#### [Work to be completed]
Only the lines from the top of the data through the one with "OPPO F35 Pro" are to be written out, each exactly as it stands.

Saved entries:
────
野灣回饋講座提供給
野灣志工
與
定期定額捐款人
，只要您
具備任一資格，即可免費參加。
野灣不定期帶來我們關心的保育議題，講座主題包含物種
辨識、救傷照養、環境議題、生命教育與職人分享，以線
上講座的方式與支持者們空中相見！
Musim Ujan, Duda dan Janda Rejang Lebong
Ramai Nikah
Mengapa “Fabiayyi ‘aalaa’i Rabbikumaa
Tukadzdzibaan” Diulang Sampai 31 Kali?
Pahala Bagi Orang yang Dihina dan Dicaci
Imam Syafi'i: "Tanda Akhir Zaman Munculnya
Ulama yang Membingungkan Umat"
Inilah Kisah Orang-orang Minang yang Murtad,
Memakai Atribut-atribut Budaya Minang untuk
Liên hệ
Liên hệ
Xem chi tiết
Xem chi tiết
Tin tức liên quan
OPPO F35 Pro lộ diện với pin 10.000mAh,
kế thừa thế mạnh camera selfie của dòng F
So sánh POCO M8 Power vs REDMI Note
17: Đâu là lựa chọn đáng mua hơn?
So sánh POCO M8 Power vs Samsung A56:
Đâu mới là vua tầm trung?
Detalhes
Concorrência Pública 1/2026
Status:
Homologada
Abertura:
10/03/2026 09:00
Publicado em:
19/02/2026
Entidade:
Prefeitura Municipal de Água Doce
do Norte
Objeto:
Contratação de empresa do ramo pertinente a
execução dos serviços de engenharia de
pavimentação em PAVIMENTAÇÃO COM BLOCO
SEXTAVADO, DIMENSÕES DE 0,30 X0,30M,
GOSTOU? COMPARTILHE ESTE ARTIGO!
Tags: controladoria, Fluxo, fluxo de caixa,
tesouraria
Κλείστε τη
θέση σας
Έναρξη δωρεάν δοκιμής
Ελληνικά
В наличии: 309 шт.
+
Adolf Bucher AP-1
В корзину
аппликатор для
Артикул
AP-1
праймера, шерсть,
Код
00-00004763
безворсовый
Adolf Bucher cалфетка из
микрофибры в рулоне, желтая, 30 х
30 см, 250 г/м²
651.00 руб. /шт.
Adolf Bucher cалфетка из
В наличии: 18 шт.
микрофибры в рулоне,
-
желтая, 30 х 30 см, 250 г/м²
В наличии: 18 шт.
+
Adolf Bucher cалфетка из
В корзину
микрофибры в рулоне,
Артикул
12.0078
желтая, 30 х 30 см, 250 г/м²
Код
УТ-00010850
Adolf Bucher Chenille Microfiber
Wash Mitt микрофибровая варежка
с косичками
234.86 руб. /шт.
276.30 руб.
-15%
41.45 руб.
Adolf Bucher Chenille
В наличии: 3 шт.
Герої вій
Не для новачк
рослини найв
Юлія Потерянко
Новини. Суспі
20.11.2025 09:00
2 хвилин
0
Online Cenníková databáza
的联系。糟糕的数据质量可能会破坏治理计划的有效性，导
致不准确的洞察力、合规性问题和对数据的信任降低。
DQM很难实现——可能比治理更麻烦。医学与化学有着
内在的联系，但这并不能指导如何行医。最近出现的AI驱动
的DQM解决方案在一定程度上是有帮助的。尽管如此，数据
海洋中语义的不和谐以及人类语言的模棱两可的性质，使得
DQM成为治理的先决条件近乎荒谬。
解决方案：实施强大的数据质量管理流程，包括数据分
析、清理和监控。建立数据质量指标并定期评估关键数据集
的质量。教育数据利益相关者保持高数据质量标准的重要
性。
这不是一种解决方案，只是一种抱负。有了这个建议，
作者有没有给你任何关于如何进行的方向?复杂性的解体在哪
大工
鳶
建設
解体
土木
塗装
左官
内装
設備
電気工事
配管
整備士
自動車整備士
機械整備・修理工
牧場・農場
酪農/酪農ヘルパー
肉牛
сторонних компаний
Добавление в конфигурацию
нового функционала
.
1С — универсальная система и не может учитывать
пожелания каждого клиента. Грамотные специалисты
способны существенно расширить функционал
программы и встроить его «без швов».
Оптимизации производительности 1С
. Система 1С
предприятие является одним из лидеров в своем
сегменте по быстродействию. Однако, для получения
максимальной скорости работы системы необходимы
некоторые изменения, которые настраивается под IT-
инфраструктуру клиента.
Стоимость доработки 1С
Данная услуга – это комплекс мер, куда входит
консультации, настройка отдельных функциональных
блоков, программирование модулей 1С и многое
────
#### [Answer]
野灣回饋講座提供給
野灣志工
與
定期定額捐款人
，只要您
具備任一資格，即可免費參加。
野灣不定期帶來我們關心的保育議題，講座主題包含物種
辨識、救傷照養、環境議題、生命教育與職人分享，以線
上講座的方式與支持者們空中相見！
Musim Ujan, Duda dan Janda Rejang Lebong
Ramai Nikah
Mengapa “Fabiayyi ‘aalaa’i Rabbikumaa
Tukadzdzibaan” Diulang Sampai 31 Kali?
Pahala Bagi Orang yang Dihina dan Dicaci
Imam Syafi'i: "Tanda Akhir Zaman Munculnya
Ulama yang Membingungkan Umat"
Inilah Kisah Orang-orang Minang yang Murtad,
Memakai Atribut-atribut Budaya Minang untuk
Liên hệ
Liên hệ
Xem chi tiết
Xem chi tiết
Tin tức liên quan
OPPO F35 Pro lộ diện với pin 10.000mAh,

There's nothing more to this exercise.